- Your goal
Each line from the line containing "Identify the location of FOTO BOOK." through the last line of the entries is to be reproduced exactly as it stands.

Dataset entries
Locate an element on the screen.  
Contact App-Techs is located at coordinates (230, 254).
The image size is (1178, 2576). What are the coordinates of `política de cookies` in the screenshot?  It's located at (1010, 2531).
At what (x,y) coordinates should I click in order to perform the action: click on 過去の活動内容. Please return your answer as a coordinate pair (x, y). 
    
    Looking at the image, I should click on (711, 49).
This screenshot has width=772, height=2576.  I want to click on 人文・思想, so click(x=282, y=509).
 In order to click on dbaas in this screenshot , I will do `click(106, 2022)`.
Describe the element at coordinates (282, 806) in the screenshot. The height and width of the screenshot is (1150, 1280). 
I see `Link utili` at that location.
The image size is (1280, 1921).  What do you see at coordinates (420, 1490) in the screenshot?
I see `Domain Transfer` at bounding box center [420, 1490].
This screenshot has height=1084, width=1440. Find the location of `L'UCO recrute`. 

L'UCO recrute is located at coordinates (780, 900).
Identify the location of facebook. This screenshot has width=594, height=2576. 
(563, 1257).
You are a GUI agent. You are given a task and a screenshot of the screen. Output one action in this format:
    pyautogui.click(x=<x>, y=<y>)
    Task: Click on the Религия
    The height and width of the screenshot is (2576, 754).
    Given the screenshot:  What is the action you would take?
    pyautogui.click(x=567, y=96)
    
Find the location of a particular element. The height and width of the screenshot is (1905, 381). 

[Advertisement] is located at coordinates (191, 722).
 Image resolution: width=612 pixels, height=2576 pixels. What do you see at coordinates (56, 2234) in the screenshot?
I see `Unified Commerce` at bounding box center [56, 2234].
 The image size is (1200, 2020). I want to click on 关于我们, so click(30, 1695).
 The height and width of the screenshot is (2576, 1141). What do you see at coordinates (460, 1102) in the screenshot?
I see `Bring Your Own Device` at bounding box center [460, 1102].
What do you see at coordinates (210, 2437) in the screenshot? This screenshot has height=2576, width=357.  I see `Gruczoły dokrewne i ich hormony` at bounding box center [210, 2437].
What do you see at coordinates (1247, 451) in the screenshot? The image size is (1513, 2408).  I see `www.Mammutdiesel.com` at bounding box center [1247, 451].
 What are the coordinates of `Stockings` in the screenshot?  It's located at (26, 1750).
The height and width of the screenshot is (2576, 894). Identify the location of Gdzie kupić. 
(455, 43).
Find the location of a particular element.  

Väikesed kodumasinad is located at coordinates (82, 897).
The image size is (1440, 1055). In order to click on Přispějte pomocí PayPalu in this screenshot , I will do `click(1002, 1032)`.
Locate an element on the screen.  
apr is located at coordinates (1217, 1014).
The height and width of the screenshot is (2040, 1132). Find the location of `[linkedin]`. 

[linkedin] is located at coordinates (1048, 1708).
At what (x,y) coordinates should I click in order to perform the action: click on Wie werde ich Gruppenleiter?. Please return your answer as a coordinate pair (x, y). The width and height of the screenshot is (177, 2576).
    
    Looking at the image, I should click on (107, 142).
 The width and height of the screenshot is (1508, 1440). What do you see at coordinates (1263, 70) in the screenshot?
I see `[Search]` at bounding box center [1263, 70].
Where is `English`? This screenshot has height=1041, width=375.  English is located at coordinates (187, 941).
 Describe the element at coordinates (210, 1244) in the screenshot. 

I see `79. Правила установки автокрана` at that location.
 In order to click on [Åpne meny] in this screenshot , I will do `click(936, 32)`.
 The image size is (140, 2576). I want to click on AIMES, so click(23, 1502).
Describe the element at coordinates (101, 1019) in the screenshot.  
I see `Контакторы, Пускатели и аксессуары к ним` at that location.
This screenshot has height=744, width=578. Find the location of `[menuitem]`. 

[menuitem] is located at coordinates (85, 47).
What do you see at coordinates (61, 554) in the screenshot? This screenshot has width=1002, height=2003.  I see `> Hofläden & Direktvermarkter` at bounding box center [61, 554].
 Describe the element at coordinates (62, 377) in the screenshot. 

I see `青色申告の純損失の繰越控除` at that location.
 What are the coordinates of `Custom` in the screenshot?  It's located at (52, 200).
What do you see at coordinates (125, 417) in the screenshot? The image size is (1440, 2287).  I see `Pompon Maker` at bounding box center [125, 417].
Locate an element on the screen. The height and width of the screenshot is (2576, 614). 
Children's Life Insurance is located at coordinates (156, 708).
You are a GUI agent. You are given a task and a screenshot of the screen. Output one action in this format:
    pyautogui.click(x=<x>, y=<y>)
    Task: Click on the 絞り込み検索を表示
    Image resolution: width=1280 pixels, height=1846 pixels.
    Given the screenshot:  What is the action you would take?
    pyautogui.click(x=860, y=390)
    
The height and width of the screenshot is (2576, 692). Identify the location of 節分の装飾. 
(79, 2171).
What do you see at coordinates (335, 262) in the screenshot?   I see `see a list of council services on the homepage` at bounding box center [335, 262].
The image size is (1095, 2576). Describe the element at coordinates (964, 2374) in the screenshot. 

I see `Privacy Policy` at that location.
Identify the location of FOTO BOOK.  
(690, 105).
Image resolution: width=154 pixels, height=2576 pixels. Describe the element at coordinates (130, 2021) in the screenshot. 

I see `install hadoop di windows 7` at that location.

- Task result
Identify the location of FOTO BOOK.  
(690, 105).
Image resolution: width=154 pixels, height=2576 pixels. Describe the element at coordinates (130, 2021) in the screenshot. 

I see `install hadoop di windows 7` at that location.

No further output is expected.